● Task to complete
Show all lines below holding the string "this".

Entries taken from a collection:
#####

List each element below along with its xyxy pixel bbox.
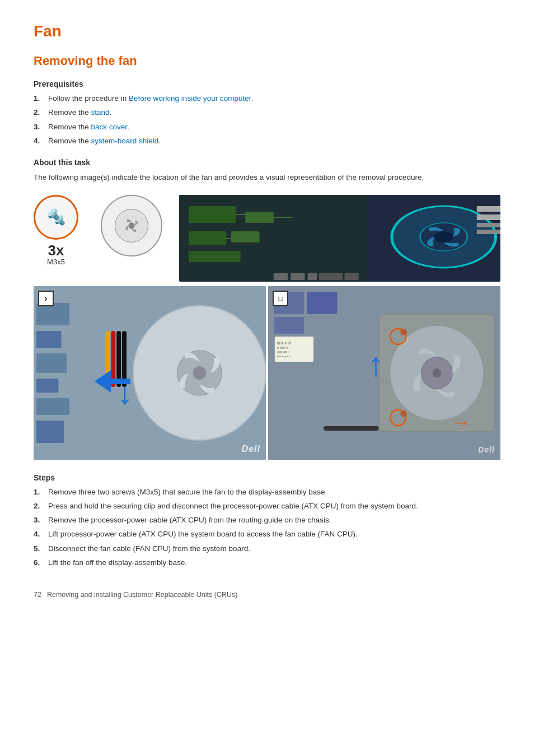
dell-logo-right: Dell (478, 445, 495, 454)
svg-rect-22 (344, 273, 358, 280)
prerequisites-heading: Prerequisites (34, 80, 500, 88)
svg-rect-53 (324, 426, 379, 431)
svg-text:||||| |||| ||| ||||: ||||| |||| ||| |||| (277, 342, 291, 344)
prereq-number-1: 1. (34, 93, 46, 104)
step-right-svg: → ↑ ||||| |||| ||| |||| |||| ||||||| || … (268, 286, 500, 460)
step-number-6: 6. (34, 557, 46, 568)
prerequisites-list: 1. Follow the procedure in Before workin… (34, 93, 500, 147)
prereq-link-2[interactable]: stand (91, 108, 110, 116)
step-left-svg: ↓ (34, 286, 266, 460)
svg-rect-43 (307, 292, 337, 314)
prereq-link-1[interactable]: Before working inside your computer (129, 94, 251, 102)
svg-rect-14 (477, 206, 500, 212)
screw-info: 🔩 3x M3x5 (34, 195, 78, 266)
fan-svg-icon (120, 214, 143, 237)
svg-rect-21 (319, 273, 343, 280)
computer-interior-svg (179, 195, 500, 282)
screw-quantity: 3x (48, 243, 64, 258)
svg-rect-18 (274, 273, 288, 280)
step-number-2: 2. (34, 501, 46, 512)
svg-rect-7 (189, 251, 241, 262)
about-task-text: The following image(s) indicate the loca… (34, 171, 500, 184)
svg-rect-6 (231, 231, 260, 242)
svg-point-48 (432, 368, 441, 377)
prereq-item-3: 3. Remove the back cover. (34, 122, 500, 133)
svg-rect-19 (291, 273, 305, 280)
steps-section: Steps 1. Remove three two screws (M3x5) … (34, 473, 500, 569)
prereq-text-4: Remove the system-board shield. (48, 136, 161, 147)
step-item-4: 4. Lift processor-power cable (ATX CPU) … (34, 529, 500, 540)
prereq-link-3[interactable]: back cover (91, 123, 128, 131)
step-number-3: 3. (34, 515, 46, 526)
svg-text:AM/ Model XX: AM/ Model XX (277, 355, 292, 358)
prereq-item-2: 2. Remove the stand. (34, 107, 500, 118)
step-item-5: 5. Disconnect the fan cable (FAN CPU) fr… (34, 543, 500, 554)
svg-text:||| ||||| |||||||| |: ||| ||||| |||||||| | (277, 351, 289, 353)
svg-point-52 (400, 410, 407, 417)
dell-logo-left: Dell (242, 444, 260, 454)
svg-rect-3 (189, 206, 236, 223)
image-section: 🔩 3x M3x5 (34, 195, 500, 460)
svg-rect-5 (189, 231, 227, 245)
svg-point-33 (193, 366, 207, 380)
step-text-4: Lift processor-power cable (ATX CPU) the… (48, 529, 358, 540)
svg-text:↑: ↑ (368, 345, 385, 382)
fan-diagram (95, 195, 168, 256)
step-text-3: Remove the processor-power cable (ATX CP… (48, 515, 331, 526)
prerequisites-section: Prerequisites 1. Follow the procedure in… (34, 80, 500, 147)
svg-rect-20 (308, 273, 317, 280)
about-heading: About this task (34, 158, 500, 167)
step-item-1: 1. Remove three two screws (M3x5) that s… (34, 487, 500, 498)
screw-icon: 🔩 (46, 208, 66, 226)
step-text-1: Remove three two screws (M3x5) that secu… (48, 487, 327, 498)
svg-rect-25 (36, 303, 69, 325)
bottom-images-row: ↓ › Dell (34, 286, 500, 460)
step-image-right: → ↑ ||||| |||| ||| |||| |||| ||||||| || … (268, 286, 500, 460)
prereq-item-1: 1. Follow the procedure in Before workin… (34, 93, 500, 104)
section-title: Removing the fan (34, 54, 500, 68)
svg-rect-15 (477, 214, 500, 220)
prereq-number-2: 2. (34, 107, 46, 118)
svg-point-13 (434, 231, 453, 242)
step-item-6: 6. Lift the fan off the display-assembly… (34, 557, 500, 568)
step-text-2: Press and hold the securing clip and dis… (48, 501, 418, 512)
step-text-5: Disconnect the fan cable (FAN CPU) from … (48, 543, 250, 554)
svg-text:|||| ||||||| || |||: |||| ||||||| || ||| (277, 346, 288, 349)
step-number-5: 5. (34, 543, 46, 554)
prereq-link-4[interactable]: system-board shield (91, 137, 159, 145)
page-number: 72 (34, 591, 41, 599)
step-badge-right: □ (273, 291, 288, 306)
prereq-item-4: 4. Remove the system-board shield. (34, 136, 500, 147)
prereq-text-2: Remove the stand. (48, 107, 111, 118)
svg-rect-28 (36, 379, 59, 393)
screw-size: M3x5 (47, 258, 65, 266)
prereq-text-3: Remove the back cover. (48, 122, 129, 133)
fan-inner-circle (115, 209, 148, 242)
screw-circle: 🔩 (34, 195, 78, 240)
page-title: Fan (34, 22, 500, 40)
computer-photo-top (179, 195, 500, 282)
svg-rect-4 (245, 212, 274, 223)
svg-rect-44 (274, 317, 304, 334)
svg-rect-27 (36, 353, 67, 373)
steps-list: 1. Remove three two screws (M3x5) that s… (34, 487, 500, 569)
prereq-text-1: Follow the procedure in Before working i… (48, 93, 253, 104)
step-number-1: 1. (34, 487, 46, 498)
step-item-3: 3. Remove the processor-power cable (ATX… (34, 515, 500, 526)
fan-outer-circle (101, 195, 162, 256)
top-images-row: 🔩 3x M3x5 (34, 195, 500, 282)
footer-text: Removing and installing Customer Replace… (47, 591, 237, 599)
svg-rect-17 (477, 230, 500, 234)
svg-rect-26 (36, 331, 61, 348)
svg-point-50 (400, 329, 407, 335)
step-image-left: ↓ › Dell (34, 286, 266, 460)
page-footer: 72 Removing and installing Customer Repl… (34, 585, 500, 599)
step-badge-left: › (38, 291, 54, 306)
svg-rect-16 (477, 223, 500, 227)
about-task-section: About this task The following image(s) i… (34, 158, 500, 184)
step-text-6: Lift the fan off the display-assembly ba… (48, 557, 187, 568)
svg-rect-29 (36, 398, 69, 415)
prereq-number-4: 4. (34, 136, 46, 147)
svg-rect-30 (36, 421, 64, 443)
svg-point-0 (129, 223, 134, 228)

#####

● Task solution
about-heading: About this task (34, 158, 500, 167)
about-task-section: About this task The following image(s) i… (34, 158, 500, 184)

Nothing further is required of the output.